By Regan Shanahan
For Unwind magazine
The first thought in walking into All Things Go Fall Classic for many was, “I wish I wore my rain boots.”
The annual music festival hosted by local Washington D.C. radio station “All Things Go,” that for the past two years had been held at Union Market in Washington D.C., switched its venue this year to the Navy Yard Park. The change in location, although lending a more traditional festival atmosphere to the event, meant that the daylong, rainy weather left concertgoers with slippery fields and muddy, ruined shoes, and reduced festival attendees’ style to plastic ponchos and umbrellas.
The weather also managed to ward off many festival attendees until later in the evening, which meant early slot performers played to smaller crowds.
Ace Cosgrove, a 25-year-old rapper who performed at noon, even ventured into the crowd during his performance saying, “There’s only like 50 of us y’all, lets hug each other. I’m serious!”
In an interview later that day, the up-and-coming artist said the move was “meant to bring the crowd closer together,” and that even though the turnout was smaller than expected, “playing in the rain has always been a dream of mine and the fact that people are still here in the rain is dope as sh*t.”
Around 5 p.m., when the rain finally stopped, Sylvan Esso took the stage. With quirky dance moves, a lively sense of humor, and sultry, coffeehouse vocals set to well-mixed tracks, the duo Amelia Meath and Nick Sanborn drew a large audience that rebuilt the excitement just in time for headliners Passion Pit and Empire of the Sun.

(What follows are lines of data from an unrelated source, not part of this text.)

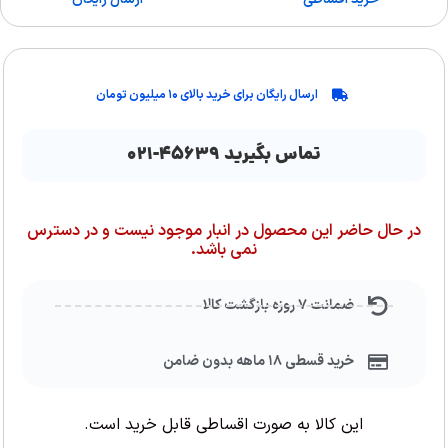
ارسال رایگان برای خرید بالای ۱۰ میلیون تومان
تماس بگیرید ۴۵۶۳۹-۰۲۱
در حال حاضر این محصول در انبار موجود نیست و در دسترس
نمی باشد.
ضمانت ۷ روزه بازگشت کالا
خرید قسطی ۱۸ ماهه بدون ضامن
این کالا به صورت اقساطی قابل خرید است.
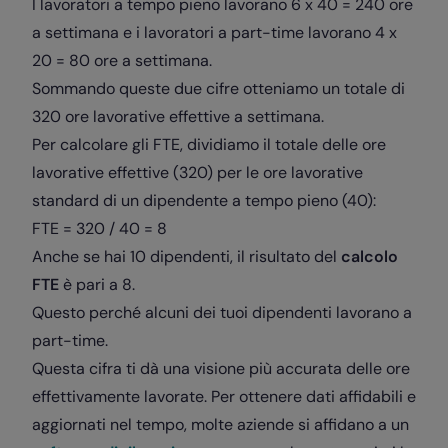
I lavoratori a tempo pieno lavorano 6 x 40 = 240 ore
a settimana e i lavoratori a part-time lavorano 4 x
20 = 80 ore a settimana.
Sommando queste due cifre otteniamo un totale di
320 ore lavorative effettive a settimana.
Per calcolare gli FTE, dividiamo il totale delle ore
lavorative effettive (320) per le ore lavorative
standard di un dipendente a tempo pieno (40):
FTE = 320 / 40 = 8
Anche se hai 10 dipendenti, il risultato del
calcolo
FTE
è pari a 8.
Questo perché alcuni dei tuoi dipendenti lavorano a
part-time.
Questa cifra ti dà una visione più accurata delle ore
effettivamente lavorate. Per ottenere dati affidabili e
aggiornati nel tempo, molte aziende si affidano a un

While the set by Passion Pit left something to be desired due to the fact that poor microphone volume made it nearly impossible to hear singer Michael Angelakos, and the band gave the impression of being eager to finish their set and leave, festival headliner Empire of the Sun closed the day with guests belting lyrics and dancing barefoot in the mud.
Passion Pit played fan-favorites like “Sleepyhead” and “Carried Away,” but Empire of the Sun produced the most visually entertaining set of the day with colorful, extraterrestrial-themed costumes, props and an impressive light show. These exciting visuals, however, did not distract from the unique voice of lead vocalist, Luke Steele, and the talented guitar backing by Nick Littlemore.
Between sets, festival-goers listened to the DJ, who seemingly managed to excite the crowd more than some scheduled performers and could have had his own show.
Several activities kept guests entertained throughout the rainy day. Food vendors catered a diverse selection of meals and beverages from companies such as Buredo and Beefsteak. Tarot card readings–free with a purchase of ice cream at the Milk Cult tent, a game at the Notion Theory virtual reality tent described by vendor Steven Dashiell as being “like Dance Dance Revolution but with your hands, and it’s got songs from the festival,” and a booth sponsored by Heineken that allowed concert goers to graffiti the ATG logo were all dotted across the festival.
At the Heineken tent Levan Cahsee said he was “pleasantly surprised by Bishop Briggs, but was most excited to see Christine and the Queens and Passion Pit.”
Unfortunately for Cahsee, Christine and the Queens did not show up to play their scheduled set, and the slot was given to a host of artists who had gone on earlier, including Sofi and Tukker and Ace Cosgrove. This performance resulted in an awkward and confusing 45 minutes.
However soulful songstress Bishop Briggs, who brought a welcome change in pace to the sonic style of the festival, lent an unexpected highlight performance.
With an edgier, louder and bolder sound than those who performed before her, Briggs was the first act who truly managed to liven the crowd with her infectious energy and impressive vocals.
“She’s doing her thing live—she’s not lip syncing,” Cosgrove said, praising Briggs.